The consumed bandwidth when the user is connected to the website is 100 kbps. In addition, the connection between sockets seems to be faster. As a conclusion, our application presents lower bandwidth consumption than the website hosted in the memory of the node.

7. Conclusion and Future Work

Posidonia and seagrasses are some of the most important underwater areas with high ecological value in charge of protecting the coastline from erosion. They also protect the animals and plants living there.

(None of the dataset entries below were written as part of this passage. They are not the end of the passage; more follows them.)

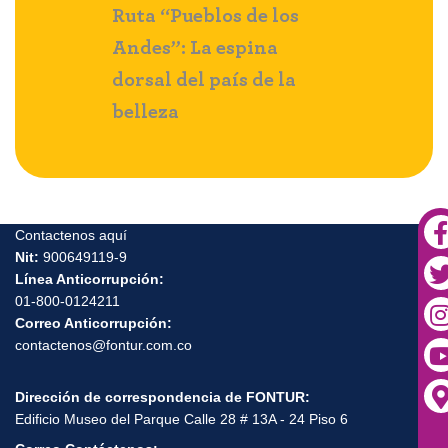
 de los
La Ruta de La Vorágine:
Descubre l
pina
una experiencia
Macondo: 
s de la
literaria y cultural en
corazón d
los Llanos de Colombia
mágico
Contactenos aquí
Nit:
900649119-9
Línea Anticorrupción:
01-800-0124211
Correo Anticorrupción:
contactenos@fontur.com.co
Dirección de correspondencia de FONTUR:
Edificio Museo del Parque Calle 28 # 13A - 24 Piso 6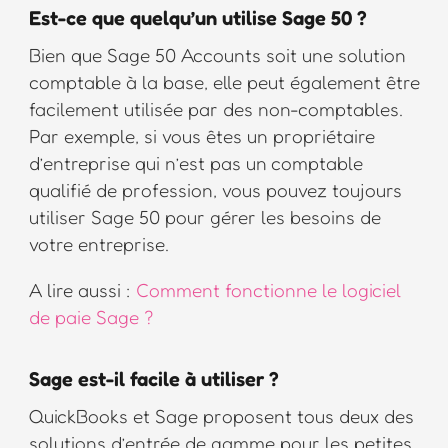
Est-ce que quelqu’un utilise Sage 50 ?
Bien que Sage 50 Accounts soit une solution
comptable à la base, elle peut également être
facilement utilisée par des non-comptables.
Par exemple, si vous êtes un propriétaire
d’entreprise qui n’est pas un comptable
qualifié de profession, vous pouvez toujours
utiliser Sage 50 pour gérer les besoins de
votre entreprise.
A lire aussi :
Comment fonctionne le logiciel
de paie Sage ?
Sage est-il facile à utiliser ?
QuickBooks et Sage proposent tous deux des
solutions d’entrée de gamme pour les petites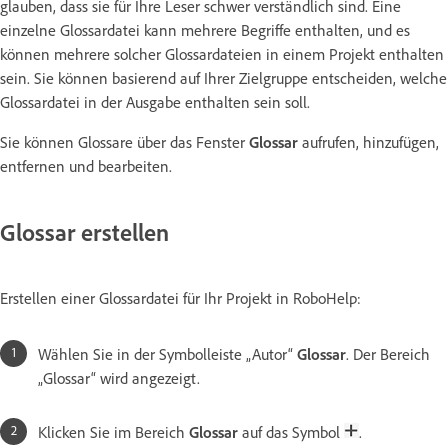
glauben, dass sie für Ihre Leser schwer verständlich sind. Eine
einzelne Glossardatei kann mehrere Begriffe enthalten, und es
können mehrere solcher Glossardateien in einem Projekt enthalten
sein. Sie können basierend auf Ihrer Zielgruppe entscheiden, welche
Glossardatei in der Ausgabe enthalten sein soll.
Sie können Glossare über das Fenster
Glossar
aufrufen, hinzufügen,
entfernen und bearbeiten.
Glossar erstellen
Erstellen einer Glossardatei für Ihr Projekt in RoboHelp:
Wählen Sie in der Symbolleiste „Autor“
Glossar
. Der Bereich
„Glossar“ wird angezeigt.
Klicken Sie im Bereich
Glossar
auf das Symbol
.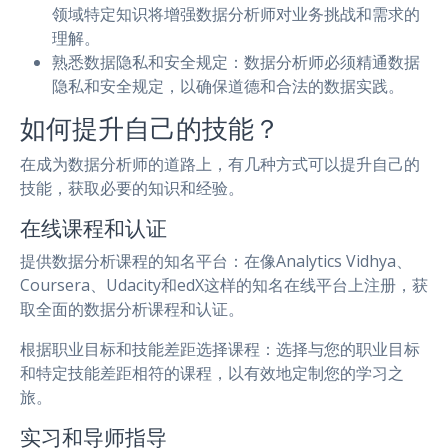
领域特定知识将增强数据分析师对业务挑战和需求的
理解。
熟悉数据隐私和安全规定：数据分析师必须精通数据
隐私和安全规定，以确保道德和合法的数据实践。
如何提升自己的技能？
在成为数据分析师的道路上，有几种方式可以提升自己的
技能，获取必要的知识和经验。
在线课程和认证
提供数据分析课程的知名平台：在像Analytics Vidhya、
Coursera、Udacity和edX这样的知名在线平台上注册，获
取全面的数据分析课程和认证。
根据职业目标和技能差距选择课程：选择与您的职业目标
和特定技能差距相符的课程，以有效地定制您的学习之
旅。
实习和导师指导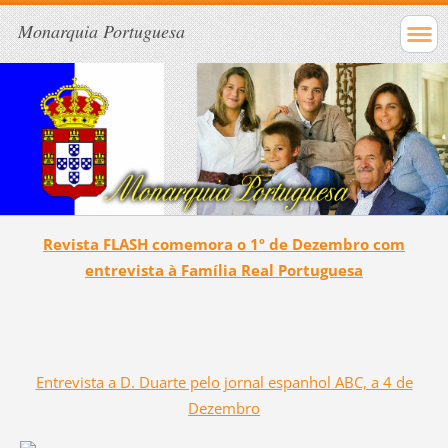
Monarquia Portuguesa
Revista FLASH comemora o 1º de Dezembro com
entrevista à Família Real Portuguesa
Entrevista a D. Duarte pelo jornal espanhol ABC, a 4 de
Dezembro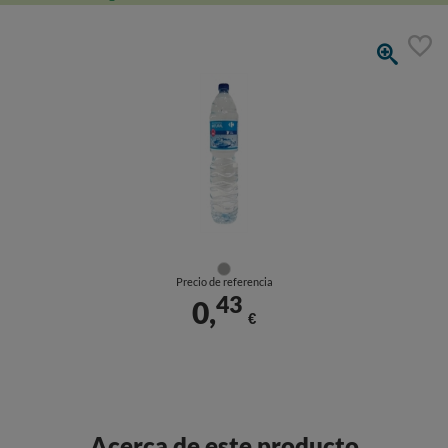
Precio de referencia
43
0,
€
Acerca de este producto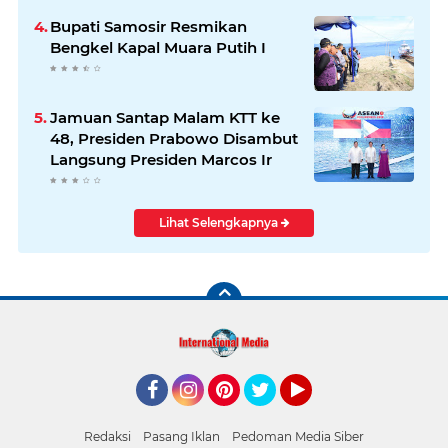
Bupati Samosir Resmikan
Bengkel Kapal Muara Putih I
Jamuan Santap Malam KTT ke
48, Presiden Prabowo Disambut
Langsung Presiden Marcos Ir
Lihat Selengkapnya
Facebook
Instagram
Pinterest
Twitter
YouTube
Redaksi
Pasang Iklan
Pedoman Media Siber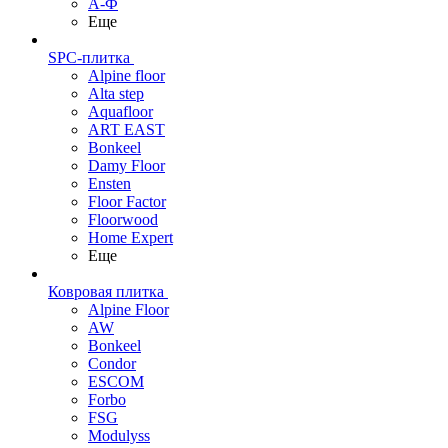
А-Ф
Еще
SPC-плитка
Alpine floor
Alta step
Aquafloor
ART EAST
Bonkeel
Damy Floor
Ensten
Floor Factor
Floorwood
Home Expert
Еще
Ковровая плитка
Alpine Floor
AW
Bonkeel
Condor
ESCOM
Forbo
FSG
Modulyss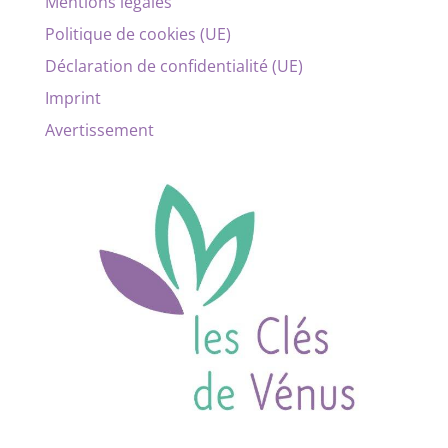
Mentions légales
Politique de cookies (UE)
Déclaration de confidentialité (UE)
Imprint
Avertissement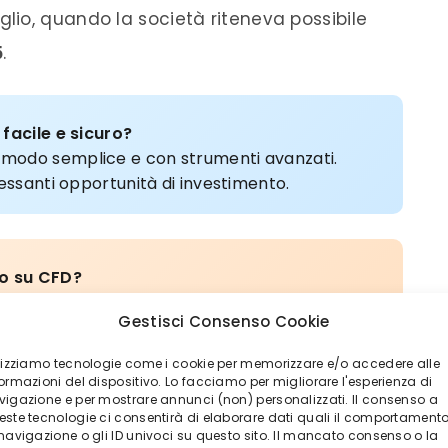
io, quando la società riteneva possibile
5
.
 facile e sicuro?
n modo semplice e con strumenti avanzati.
ressanti opportunità di investimento.
vo su CFD?
oni, indici, crypto e materie prime con
Gestisci Consenso Cookie
prova la tua strategia.
ilizziamo tecnologie come i cookie per memorizzare e/o accedere alle
ormazioni del dispositivo. Lo facciamo per migliorare l'esperienza di
vigazione e per mostrare annunci (non) personalizzati. Il consenso a
este tecnologie ci consentirà di elaborare dati quali il comportament
a perdita. Investi in modo responsabile.
 navigazione o gli ID univoci su questo sito. Il mancato consenso o la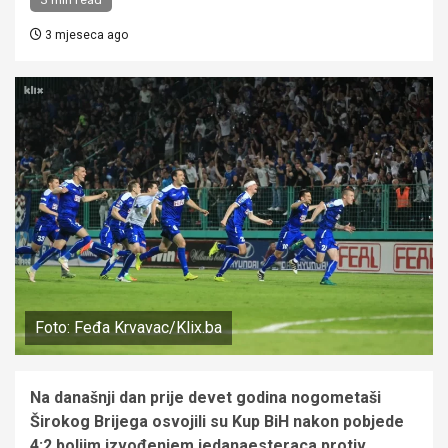
3 mjeseca ago
Foto: Feđa Krvavac/Klix.ba
Na današnji dan prije devet godina nogometaši
Širokog Brijega osvojili su Kup BiH nakon pobjede
4:2 boljim izvođenjem jedanaesteraca protiv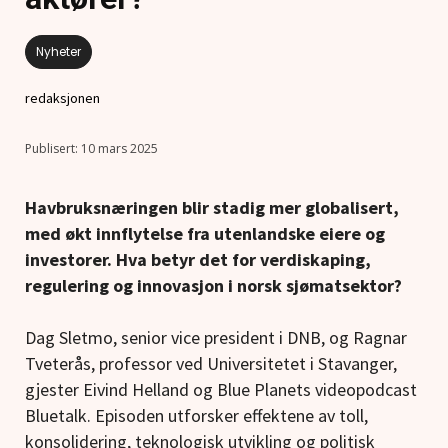
Nyheter
redaksjonen
10 mars 2025
Havbruksnæringen blir stadig mer globalisert,
med økt innflytelse fra utenlandske eiere og
investorer. Hva betyr det for verdiskaping,
regulering og innovasjon i norsk sjømatsektor?
Dag Sletmo, senior vice president i DNB, og Ragnar
Tveterås, professor ved Universitetet i Stavanger,
gjester Eivind Helland og Blue Planets videopodcast
Bluetalk. Episoden utforsker effektene av toll,
konsolidering, teknologisk utvikling og politisk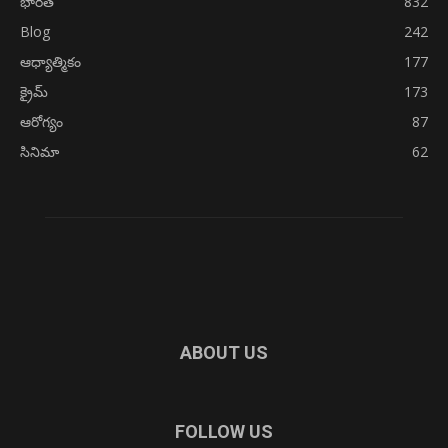
భారత్
832
Blog
242
ఆధ్యాత్మికం
177
క్రైమ్
173
ఆరోగ్యం
87
సినిమా
62
ABOUT US
FOLLOW US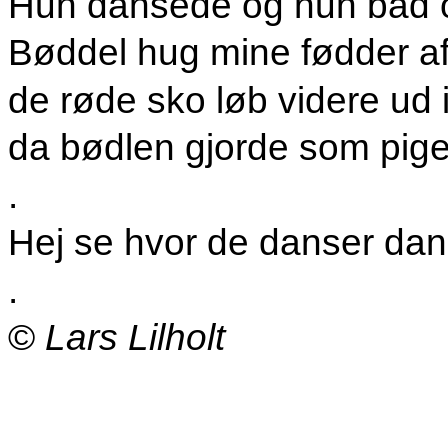
Hun dansede og hun bad og
Bøddel hug mine fødder af
de røde sko løb videre ud i
da bødlen gjorde som pig
.
Hej se hvor de danser dans
.
©
Lars Lilholt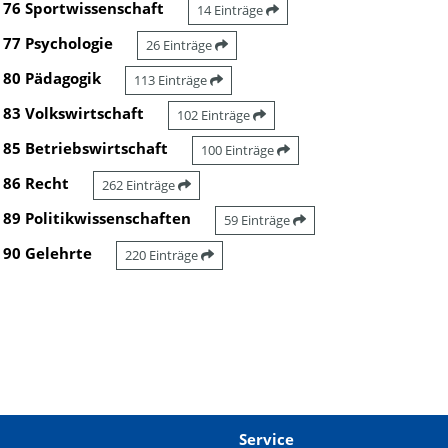
76 Sportwissenschaft
14 Einträge
77 Psychologie
26 Einträge
80 Pädagogik
113 Einträge
83 Volkswirtschaft
102 Einträge
85 Betriebswirtschaft
100 Einträge
86 Recht
262 Einträge
89 Politikwissenschaften
59 Einträge
90 Gelehrte
220 Einträge
Service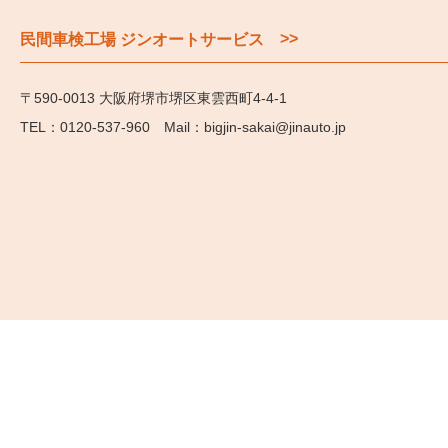
>>
民間車検工場 ジンオートサービス
〒590-0013 大阪府堺市堺区東雲西町4-4-1
0120-537-960
bigjin-sakai@jinauto.jp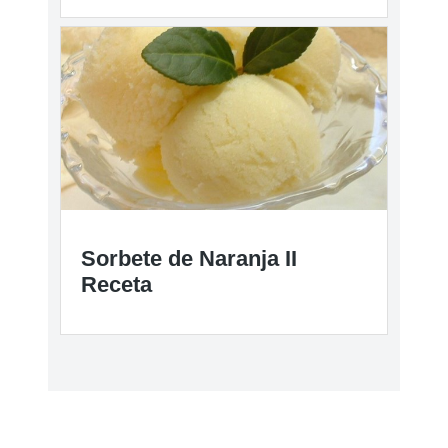
Sorbete de Naranja II
Receta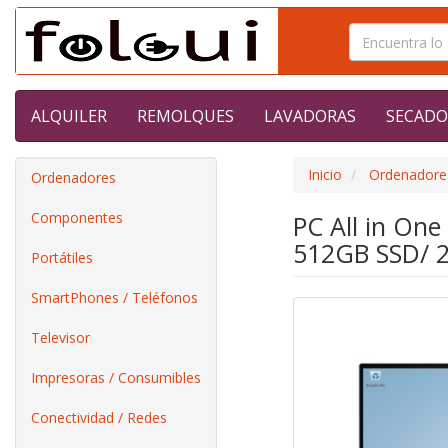
ALQUILER
REMOLQUES
LAVADORAS
SECADO
Inicio
Ordenadore
Ordenadores
Componentes
PC All in On
512GB SSD/ 2
Portátiles
SmartPhones / Teléfonos
Televisor
Impresoras / Consumibles
Conectividad / Redes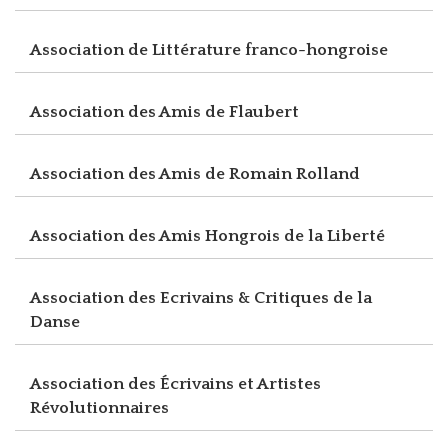
Association de Littérature franco-hongroise
Association des Amis de Flaubert
Association des Amis de Romain Rolland
Association des Amis Hongrois de la Liberté
Association des Ecrivains & Critiques de la
Danse
Association des Écrivains et Artistes
Révolutionnaires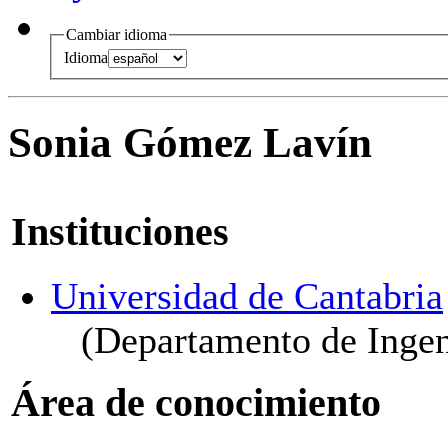
Cambiar idioma
Idioma
Sonia Gómez Lavín
Instituciones
Universidad de Cantabria
(Departamento de Ingen
Área de conocimiento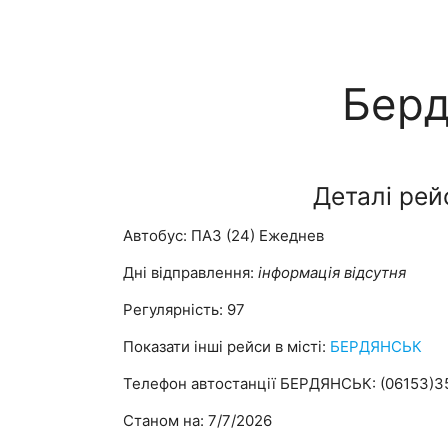
Берд
Деталі рей
Автобус: ПАЗ (24) Ежеднев
Дні відправлення:
інформація відсутня
Регулярність: 97
Показати інші рейси в місті:
БЕРДЯНСЬК
Телефон автостанції БЕРДЯНСЬК: (06153)3
Станом на: 7/7/2026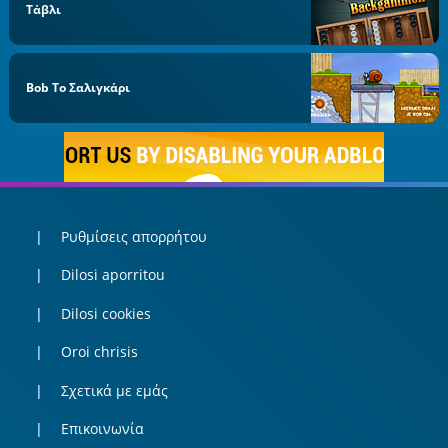
Τάβλι
Bob Το Σαλιγκάρι
Ρυθμίσεις απορρήτου
Dilosi aporritou
Dilosi cookies
Oroi chrisis
Σχετικά με εμάς
Επικοινωνία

In this paper, we have presented an oceanographic multisensor buoy which is able to measure all important parameters that can affect these natural areas. The buoy is based on several low cost sensors which are able to collect data from water and from the weather. The data collected for all sensors are processed using a microcontroller and stored in a database held in a server. The buoy is wirelessly connected with the base station through a wireless a FlyPort module. Finally the individual sensors, the network operation, and mobile application to gather data from buoy are tested in a controlled scenario.

After analyzing the operation and performance of our sensors, we are sure that the use of this system could be very useful to protect and prevent several types of damage that can destroy these habitats.

The first step of our future work will be the installation of the whole system in a real environment, near Alicante (Spain). We would also like to adapt this system for monitoring and controlling the fish feeding process in marine fish farms in order to improve their sustainability [46]. We will improve the system by creating a bigger network for combining the data of both the multisensor buoy and marine fish farms and apply some algorithms to gather the data [47]. In addition, we would like to apply new techniques for improving the network performance [48], security in transmitted data [49], and its size, by adding an ad hoc network to the buoy [50], as well as some other parameters as decreasing the power consumption [51].

Conflict of Interests

The authors declare that there is no conflict of interests regarding the publication of this paper.

Acknowledgment

This work has been supported by the “Ministerio de Ciencia e Innovación,” through the “Plan Nacional de I+D+i 2008–2011” in the “Subprograma de Proyectos de Investigación Fundamental,” Project TEC2011-27516.